“It may be that Miss Bates really understands dog nature, but she has not expressed it here.”
− Nation 110:861 Je 26 ’20 310w + Outlook 124:203 F 4 ’20 60w
“We like her writing best when it is most bookish. That is its note. We have other books on our shelves aplenty in which the canine hero plays a more tragic or pathetic or even humorous rôle, but none in which he is more humanly literate than Miss Bates’s Sigurd of the golden fleece.”
+ Review 2:135 F 7 ’20 260w
“Cannot fail to please all animal lovers.”
+ Springf’d Republican p13 F 1 ’20 1000w
BATTERSBY, HENRY FRANCIS PREVOST (FRANCIS PREVOST, pseud.). Edge of doom. *$1.75 (2c) Lane
20–7652
A novel with scenes laid in England, East Africa and on the western front. Rumors of Julian Abingdon’s disgraceful conduct in Central Africa, where he has held official position, reach London, together with an unconfirmed rumor of his death.
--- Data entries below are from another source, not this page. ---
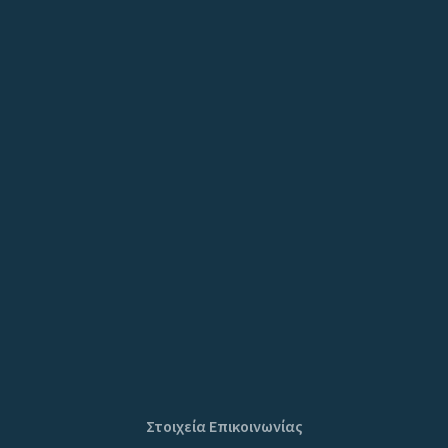
Στοιχεία Επικοινωνίας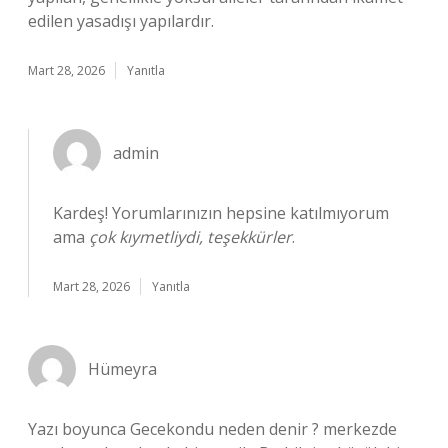
edilen yasadışı yapılardır.
Mart 28, 2026
Yanıtla
admin
Kardeş! Yorumlarınızın hepsine katılmıyorum
ama
çok kıymetliydi, teşekkürler
.
Mart 28, 2026
Yanıtla
Hümeyra
Yazı boyunca Gecekondu neden denir ? merkezde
Believing him still alive and desiring to clear his name, his fiancée, Cyllene Moriston, insists on going out to look for him. His cousin, Jim Chaytor, who has always disliked Abingdon, takes charge of her expedition. Cyllene is stricken with fever and is left in the care of German missionaries while Chaytor goes on to find Julian. He finds him alive and well and living voluptuously with native women and hence desiring to remain officially dead. He does not tell Cyllene the truth; marries her himself and is then separated from her by the outbreak of the war. During his absence she meets Julian, finds that her old love is dead, and turns with full hearted devotion to her husband.